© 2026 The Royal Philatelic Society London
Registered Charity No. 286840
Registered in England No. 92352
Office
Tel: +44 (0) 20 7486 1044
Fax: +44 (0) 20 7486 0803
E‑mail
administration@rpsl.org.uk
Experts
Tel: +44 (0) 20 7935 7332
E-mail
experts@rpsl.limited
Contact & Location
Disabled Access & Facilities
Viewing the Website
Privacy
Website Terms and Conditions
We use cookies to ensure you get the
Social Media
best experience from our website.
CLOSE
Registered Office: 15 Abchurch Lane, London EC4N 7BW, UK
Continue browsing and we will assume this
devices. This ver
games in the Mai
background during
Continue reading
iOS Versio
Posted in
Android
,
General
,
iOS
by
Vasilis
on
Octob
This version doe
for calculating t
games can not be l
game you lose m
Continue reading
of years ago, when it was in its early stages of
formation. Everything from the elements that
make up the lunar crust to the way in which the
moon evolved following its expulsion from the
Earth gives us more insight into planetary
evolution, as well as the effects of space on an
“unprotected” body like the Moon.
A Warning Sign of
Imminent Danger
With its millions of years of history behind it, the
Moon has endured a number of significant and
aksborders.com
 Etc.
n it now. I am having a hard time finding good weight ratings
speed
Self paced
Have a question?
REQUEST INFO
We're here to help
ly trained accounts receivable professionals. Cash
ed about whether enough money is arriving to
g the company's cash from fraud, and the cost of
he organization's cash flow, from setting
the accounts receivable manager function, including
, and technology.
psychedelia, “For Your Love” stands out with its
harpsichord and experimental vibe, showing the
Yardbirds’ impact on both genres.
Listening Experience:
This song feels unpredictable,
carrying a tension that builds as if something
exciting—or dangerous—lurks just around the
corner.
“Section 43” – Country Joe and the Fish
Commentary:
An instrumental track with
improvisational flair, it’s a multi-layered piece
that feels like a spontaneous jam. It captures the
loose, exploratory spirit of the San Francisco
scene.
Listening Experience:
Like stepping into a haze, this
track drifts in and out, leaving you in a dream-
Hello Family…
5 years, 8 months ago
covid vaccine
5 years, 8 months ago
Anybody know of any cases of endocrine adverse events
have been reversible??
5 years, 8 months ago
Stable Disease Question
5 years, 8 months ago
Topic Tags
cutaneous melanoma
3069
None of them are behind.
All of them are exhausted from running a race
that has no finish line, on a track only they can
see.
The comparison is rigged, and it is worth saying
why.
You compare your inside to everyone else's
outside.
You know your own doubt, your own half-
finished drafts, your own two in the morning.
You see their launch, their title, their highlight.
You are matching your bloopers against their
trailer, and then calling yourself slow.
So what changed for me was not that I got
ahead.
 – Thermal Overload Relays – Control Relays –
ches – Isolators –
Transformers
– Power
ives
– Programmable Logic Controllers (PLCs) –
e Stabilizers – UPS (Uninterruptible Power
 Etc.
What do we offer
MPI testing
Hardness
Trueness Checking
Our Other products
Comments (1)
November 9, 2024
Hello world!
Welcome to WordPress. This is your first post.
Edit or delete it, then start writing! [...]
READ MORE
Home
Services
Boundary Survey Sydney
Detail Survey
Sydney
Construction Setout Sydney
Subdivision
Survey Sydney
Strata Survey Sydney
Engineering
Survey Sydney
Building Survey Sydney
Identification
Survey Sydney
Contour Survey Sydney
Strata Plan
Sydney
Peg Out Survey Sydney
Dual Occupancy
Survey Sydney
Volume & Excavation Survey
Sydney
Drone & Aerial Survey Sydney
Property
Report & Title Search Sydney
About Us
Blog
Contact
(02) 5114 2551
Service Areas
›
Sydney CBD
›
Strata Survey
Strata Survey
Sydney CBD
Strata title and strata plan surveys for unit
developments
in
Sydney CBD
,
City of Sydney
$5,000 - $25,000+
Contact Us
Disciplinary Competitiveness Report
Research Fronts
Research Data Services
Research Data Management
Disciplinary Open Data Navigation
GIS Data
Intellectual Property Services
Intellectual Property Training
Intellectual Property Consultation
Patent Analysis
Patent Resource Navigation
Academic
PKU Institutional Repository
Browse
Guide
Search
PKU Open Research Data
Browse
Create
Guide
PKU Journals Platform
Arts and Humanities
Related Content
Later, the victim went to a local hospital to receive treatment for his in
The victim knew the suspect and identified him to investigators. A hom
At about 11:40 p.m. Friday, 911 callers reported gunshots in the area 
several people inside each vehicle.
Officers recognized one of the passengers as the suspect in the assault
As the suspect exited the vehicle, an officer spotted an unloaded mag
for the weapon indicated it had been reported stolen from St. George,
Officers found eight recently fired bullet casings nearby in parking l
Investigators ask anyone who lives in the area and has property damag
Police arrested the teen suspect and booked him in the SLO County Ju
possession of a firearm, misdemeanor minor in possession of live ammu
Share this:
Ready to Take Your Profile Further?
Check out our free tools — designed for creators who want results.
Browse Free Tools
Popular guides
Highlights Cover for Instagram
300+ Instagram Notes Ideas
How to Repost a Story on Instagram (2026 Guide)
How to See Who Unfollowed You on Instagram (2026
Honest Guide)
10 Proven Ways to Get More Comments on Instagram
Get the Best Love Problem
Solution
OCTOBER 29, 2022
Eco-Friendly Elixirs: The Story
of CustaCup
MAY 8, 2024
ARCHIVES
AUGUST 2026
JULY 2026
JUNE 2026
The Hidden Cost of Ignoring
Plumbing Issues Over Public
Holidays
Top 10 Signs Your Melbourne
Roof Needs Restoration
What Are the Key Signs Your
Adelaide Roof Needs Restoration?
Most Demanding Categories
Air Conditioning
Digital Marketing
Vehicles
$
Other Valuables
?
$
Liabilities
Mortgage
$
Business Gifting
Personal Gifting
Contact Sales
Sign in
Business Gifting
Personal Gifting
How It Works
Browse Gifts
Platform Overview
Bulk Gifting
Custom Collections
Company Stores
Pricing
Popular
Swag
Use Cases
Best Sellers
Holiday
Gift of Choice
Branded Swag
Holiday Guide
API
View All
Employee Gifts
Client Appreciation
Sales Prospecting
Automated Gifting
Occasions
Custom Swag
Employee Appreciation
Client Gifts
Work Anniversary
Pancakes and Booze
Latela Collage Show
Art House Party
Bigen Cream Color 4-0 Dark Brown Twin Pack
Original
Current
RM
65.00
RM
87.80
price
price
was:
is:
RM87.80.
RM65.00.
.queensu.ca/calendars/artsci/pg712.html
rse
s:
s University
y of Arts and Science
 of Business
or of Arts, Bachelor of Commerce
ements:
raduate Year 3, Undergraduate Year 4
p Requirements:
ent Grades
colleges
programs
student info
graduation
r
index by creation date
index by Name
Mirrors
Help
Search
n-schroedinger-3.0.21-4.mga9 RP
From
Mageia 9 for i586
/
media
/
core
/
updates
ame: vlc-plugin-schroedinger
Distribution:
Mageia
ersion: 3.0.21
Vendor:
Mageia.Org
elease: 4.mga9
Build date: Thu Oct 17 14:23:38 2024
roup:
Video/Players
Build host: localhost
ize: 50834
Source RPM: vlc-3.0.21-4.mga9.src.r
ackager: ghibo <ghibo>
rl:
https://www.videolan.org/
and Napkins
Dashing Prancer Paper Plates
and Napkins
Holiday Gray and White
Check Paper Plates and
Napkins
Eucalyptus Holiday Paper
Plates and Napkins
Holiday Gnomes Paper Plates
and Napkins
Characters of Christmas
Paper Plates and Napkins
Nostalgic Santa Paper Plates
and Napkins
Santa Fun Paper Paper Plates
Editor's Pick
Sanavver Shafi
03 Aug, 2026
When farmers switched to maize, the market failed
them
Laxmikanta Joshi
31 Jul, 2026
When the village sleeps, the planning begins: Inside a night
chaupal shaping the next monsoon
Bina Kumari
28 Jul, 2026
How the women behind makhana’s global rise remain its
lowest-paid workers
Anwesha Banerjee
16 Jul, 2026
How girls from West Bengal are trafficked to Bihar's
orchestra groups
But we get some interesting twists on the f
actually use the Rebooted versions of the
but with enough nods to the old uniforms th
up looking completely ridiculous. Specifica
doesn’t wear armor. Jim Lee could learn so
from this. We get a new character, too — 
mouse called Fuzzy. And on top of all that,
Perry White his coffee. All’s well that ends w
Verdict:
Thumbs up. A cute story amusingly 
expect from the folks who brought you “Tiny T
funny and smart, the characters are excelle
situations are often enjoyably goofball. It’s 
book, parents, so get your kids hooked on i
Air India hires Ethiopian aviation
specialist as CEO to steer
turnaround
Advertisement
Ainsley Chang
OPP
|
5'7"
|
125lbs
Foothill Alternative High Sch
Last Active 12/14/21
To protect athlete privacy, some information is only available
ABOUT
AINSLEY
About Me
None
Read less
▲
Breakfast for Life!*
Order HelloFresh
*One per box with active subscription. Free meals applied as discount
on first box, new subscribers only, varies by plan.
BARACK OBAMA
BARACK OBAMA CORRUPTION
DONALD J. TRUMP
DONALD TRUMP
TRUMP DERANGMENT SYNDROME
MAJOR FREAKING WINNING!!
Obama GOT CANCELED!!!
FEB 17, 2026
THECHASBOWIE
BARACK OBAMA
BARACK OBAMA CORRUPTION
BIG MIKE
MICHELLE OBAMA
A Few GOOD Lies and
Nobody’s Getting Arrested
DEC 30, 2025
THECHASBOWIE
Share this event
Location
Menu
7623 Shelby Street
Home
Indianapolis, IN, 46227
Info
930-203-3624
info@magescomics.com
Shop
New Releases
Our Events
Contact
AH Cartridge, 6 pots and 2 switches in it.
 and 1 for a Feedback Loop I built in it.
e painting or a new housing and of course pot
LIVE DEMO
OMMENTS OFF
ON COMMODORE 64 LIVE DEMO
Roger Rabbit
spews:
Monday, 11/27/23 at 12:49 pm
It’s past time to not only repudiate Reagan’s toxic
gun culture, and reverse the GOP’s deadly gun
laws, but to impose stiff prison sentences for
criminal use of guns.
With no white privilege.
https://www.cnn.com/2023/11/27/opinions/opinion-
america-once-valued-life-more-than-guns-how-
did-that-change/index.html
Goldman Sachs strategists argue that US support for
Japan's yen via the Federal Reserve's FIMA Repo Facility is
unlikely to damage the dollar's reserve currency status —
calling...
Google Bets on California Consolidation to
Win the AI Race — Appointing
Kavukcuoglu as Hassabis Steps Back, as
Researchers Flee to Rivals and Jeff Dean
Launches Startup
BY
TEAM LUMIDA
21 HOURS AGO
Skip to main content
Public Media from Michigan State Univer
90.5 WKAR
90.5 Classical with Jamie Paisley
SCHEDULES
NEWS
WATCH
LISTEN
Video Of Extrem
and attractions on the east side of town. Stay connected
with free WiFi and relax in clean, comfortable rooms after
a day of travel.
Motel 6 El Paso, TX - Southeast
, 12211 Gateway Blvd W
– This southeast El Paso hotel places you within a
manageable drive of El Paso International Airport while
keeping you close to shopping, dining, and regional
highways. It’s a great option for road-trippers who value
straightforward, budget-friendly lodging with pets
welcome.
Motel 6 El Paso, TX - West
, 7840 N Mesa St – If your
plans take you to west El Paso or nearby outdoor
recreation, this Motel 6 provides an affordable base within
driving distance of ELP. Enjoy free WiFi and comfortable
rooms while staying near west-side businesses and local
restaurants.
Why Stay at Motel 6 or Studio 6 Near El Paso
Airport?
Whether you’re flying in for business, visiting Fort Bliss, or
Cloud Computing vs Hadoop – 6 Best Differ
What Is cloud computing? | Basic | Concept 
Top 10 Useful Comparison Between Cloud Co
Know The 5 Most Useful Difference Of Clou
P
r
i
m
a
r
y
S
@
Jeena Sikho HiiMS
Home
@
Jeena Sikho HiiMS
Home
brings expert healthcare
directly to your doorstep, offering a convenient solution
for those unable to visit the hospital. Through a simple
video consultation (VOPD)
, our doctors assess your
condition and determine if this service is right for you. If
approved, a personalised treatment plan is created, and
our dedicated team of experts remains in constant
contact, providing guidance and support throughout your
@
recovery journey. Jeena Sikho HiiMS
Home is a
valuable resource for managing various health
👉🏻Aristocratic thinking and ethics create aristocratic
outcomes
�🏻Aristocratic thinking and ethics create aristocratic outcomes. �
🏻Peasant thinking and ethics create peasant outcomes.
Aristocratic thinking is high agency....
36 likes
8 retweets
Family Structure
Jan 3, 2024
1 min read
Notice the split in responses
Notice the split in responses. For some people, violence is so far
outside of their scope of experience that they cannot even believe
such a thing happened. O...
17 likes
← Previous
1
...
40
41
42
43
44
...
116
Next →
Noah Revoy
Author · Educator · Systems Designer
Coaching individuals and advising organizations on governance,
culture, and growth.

# # # # # # #

From the opening line of the data above, please print each line as written up to and including the line that contains "g the company's", and nothing more.

Result
© 2026 The Royal Philatelic Society London
Registered Charity No. 286840
Registered in England No. 92352
Office
Tel: +44 (0) 20 7486 1044
Fax: +44 (0) 20 7486 0803
E‑mail
administration@rpsl.org.uk
Experts
Tel: +44 (0) 20 7935 7332
E-mail
experts@rpsl.limited
Contact & Location
Disabled Access & Facilities
Viewing the Website
Privacy
Website Terms and Conditions
We use cookies to ensure you get the
Social Media
best experience from our website.
CLOSE
Registered Office: 15 Abchurch Lane, London EC4N 7BW, UK
Continue browsing and we will assume this
devices. This ver
games in the Mai
background during
Continue reading
iOS Versio
Posted in
Android
,
General
,
iOS
by
Vasilis
on
Octob
This version doe
for calculating t
games can not be l
game you lose m
Continue reading
of years ago, when it was in its early stages of
formation. Everything from the elements that
make up the lunar crust to the way in which the
moon evolved following its expulsion from the
Earth gives us more insight into planetary
evolution, as well as the effects of space on an
“unprotected” body like the Moon.
A Warning Sign of
Imminent Danger
With its millions of years of history behind it, the
Moon has endured a number of significant and
aksborders.com
 Etc.
n it now. I am having a hard time finding good weight ratings
speed
Self paced
Have a question?
REQUEST INFO
We're here to help
ly trained accounts receivable professionals. Cash
ed about whether enough money is arriving to
g the company's cash from fraud, and the cost of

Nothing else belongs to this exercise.